Read through the listing below and return only the lines containing "Raya".

* * * * * * * * *

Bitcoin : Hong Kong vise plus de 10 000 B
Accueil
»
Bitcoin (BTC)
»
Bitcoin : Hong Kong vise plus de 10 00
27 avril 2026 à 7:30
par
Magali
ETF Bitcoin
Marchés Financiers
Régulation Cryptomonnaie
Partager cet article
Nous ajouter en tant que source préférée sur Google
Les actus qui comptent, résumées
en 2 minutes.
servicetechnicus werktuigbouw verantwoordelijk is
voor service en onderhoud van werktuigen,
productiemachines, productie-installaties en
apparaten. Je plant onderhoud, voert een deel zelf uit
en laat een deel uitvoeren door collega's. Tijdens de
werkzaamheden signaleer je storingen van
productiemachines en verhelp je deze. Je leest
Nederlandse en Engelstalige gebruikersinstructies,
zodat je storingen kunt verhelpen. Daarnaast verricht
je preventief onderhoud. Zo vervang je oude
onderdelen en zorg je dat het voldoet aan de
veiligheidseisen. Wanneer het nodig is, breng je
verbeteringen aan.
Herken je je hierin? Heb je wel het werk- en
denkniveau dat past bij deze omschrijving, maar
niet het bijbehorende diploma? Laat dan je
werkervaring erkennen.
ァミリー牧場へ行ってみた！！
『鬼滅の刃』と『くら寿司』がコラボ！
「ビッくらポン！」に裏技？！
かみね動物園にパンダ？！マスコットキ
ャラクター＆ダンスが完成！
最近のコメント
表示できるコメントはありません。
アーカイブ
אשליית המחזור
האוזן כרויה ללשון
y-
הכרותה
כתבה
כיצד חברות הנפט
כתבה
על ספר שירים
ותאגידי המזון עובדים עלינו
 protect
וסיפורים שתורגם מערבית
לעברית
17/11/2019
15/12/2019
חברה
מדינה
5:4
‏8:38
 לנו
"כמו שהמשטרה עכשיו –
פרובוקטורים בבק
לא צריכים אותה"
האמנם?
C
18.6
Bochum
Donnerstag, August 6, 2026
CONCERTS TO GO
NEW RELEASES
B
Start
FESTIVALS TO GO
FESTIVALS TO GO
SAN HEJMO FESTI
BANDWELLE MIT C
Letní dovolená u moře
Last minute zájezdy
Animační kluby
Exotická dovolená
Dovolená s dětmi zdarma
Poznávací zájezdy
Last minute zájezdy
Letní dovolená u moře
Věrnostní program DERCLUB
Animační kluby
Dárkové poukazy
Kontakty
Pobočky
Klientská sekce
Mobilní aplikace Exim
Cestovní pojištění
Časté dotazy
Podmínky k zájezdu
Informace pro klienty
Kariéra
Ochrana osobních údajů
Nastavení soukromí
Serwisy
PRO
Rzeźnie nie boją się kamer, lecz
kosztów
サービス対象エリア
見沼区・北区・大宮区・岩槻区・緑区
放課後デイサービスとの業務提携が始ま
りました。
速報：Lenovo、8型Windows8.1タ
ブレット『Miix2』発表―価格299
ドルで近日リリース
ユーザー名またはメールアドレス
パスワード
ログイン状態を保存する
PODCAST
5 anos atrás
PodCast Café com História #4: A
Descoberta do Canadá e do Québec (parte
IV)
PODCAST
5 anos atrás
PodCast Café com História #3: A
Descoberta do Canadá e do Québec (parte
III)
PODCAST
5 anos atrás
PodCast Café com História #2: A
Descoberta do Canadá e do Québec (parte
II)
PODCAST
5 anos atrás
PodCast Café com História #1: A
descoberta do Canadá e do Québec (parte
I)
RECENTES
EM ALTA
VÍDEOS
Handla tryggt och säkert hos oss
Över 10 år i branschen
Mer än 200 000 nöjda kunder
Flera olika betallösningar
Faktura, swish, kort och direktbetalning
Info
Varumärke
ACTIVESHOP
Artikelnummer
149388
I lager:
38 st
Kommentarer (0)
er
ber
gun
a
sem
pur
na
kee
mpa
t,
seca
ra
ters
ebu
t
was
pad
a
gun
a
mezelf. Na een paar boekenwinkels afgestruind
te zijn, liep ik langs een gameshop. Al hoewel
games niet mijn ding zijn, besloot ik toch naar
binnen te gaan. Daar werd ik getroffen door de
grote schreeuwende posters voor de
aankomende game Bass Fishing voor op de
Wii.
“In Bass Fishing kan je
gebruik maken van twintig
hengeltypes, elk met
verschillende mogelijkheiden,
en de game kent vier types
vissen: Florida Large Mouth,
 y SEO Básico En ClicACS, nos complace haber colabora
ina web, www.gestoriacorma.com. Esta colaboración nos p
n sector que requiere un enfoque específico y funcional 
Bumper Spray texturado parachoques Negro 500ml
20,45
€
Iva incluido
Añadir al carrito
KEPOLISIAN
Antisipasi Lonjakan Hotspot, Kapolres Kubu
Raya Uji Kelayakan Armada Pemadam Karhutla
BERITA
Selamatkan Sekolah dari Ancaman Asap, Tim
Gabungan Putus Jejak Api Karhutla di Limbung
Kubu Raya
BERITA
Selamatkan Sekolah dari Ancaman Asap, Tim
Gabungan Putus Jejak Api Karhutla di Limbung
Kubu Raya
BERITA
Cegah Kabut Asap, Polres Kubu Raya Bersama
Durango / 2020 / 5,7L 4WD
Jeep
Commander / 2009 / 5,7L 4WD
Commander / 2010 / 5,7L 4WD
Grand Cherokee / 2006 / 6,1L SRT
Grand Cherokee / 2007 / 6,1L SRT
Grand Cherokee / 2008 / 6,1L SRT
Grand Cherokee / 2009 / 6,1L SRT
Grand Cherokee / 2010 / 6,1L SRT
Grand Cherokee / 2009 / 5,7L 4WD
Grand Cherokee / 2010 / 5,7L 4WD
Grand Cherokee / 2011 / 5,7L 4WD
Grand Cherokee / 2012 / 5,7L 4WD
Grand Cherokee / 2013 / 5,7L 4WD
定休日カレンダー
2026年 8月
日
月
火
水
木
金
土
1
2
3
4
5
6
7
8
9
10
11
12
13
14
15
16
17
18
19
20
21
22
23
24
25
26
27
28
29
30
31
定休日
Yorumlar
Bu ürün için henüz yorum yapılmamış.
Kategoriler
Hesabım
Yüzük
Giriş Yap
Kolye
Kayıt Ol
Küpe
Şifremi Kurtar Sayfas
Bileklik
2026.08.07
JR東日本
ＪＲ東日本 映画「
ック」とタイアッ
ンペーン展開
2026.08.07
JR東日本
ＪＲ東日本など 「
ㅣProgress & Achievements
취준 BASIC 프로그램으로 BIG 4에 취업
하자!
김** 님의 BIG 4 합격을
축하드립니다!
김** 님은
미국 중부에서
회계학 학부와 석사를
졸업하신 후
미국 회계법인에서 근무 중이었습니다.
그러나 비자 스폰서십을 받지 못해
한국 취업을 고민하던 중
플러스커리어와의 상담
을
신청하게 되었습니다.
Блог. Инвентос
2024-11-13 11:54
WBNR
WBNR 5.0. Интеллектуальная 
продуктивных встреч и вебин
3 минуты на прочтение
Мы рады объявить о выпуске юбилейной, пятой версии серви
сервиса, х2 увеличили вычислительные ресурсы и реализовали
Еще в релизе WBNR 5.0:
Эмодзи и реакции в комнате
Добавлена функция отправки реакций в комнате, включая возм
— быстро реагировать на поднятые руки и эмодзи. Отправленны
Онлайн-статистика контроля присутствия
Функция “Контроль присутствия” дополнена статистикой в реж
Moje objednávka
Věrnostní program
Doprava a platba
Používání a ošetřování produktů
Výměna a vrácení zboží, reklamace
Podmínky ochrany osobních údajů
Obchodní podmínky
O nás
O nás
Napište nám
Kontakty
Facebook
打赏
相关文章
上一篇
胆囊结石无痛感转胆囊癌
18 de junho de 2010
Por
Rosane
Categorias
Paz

* * * * * * * * *

**Written response:**
Raya Uji Kelayakan Armada Pemadam Karhutla
Kubu Raya
Kubu Raya
Cegah Kabut Asap, Polres Kubu Raya Bersama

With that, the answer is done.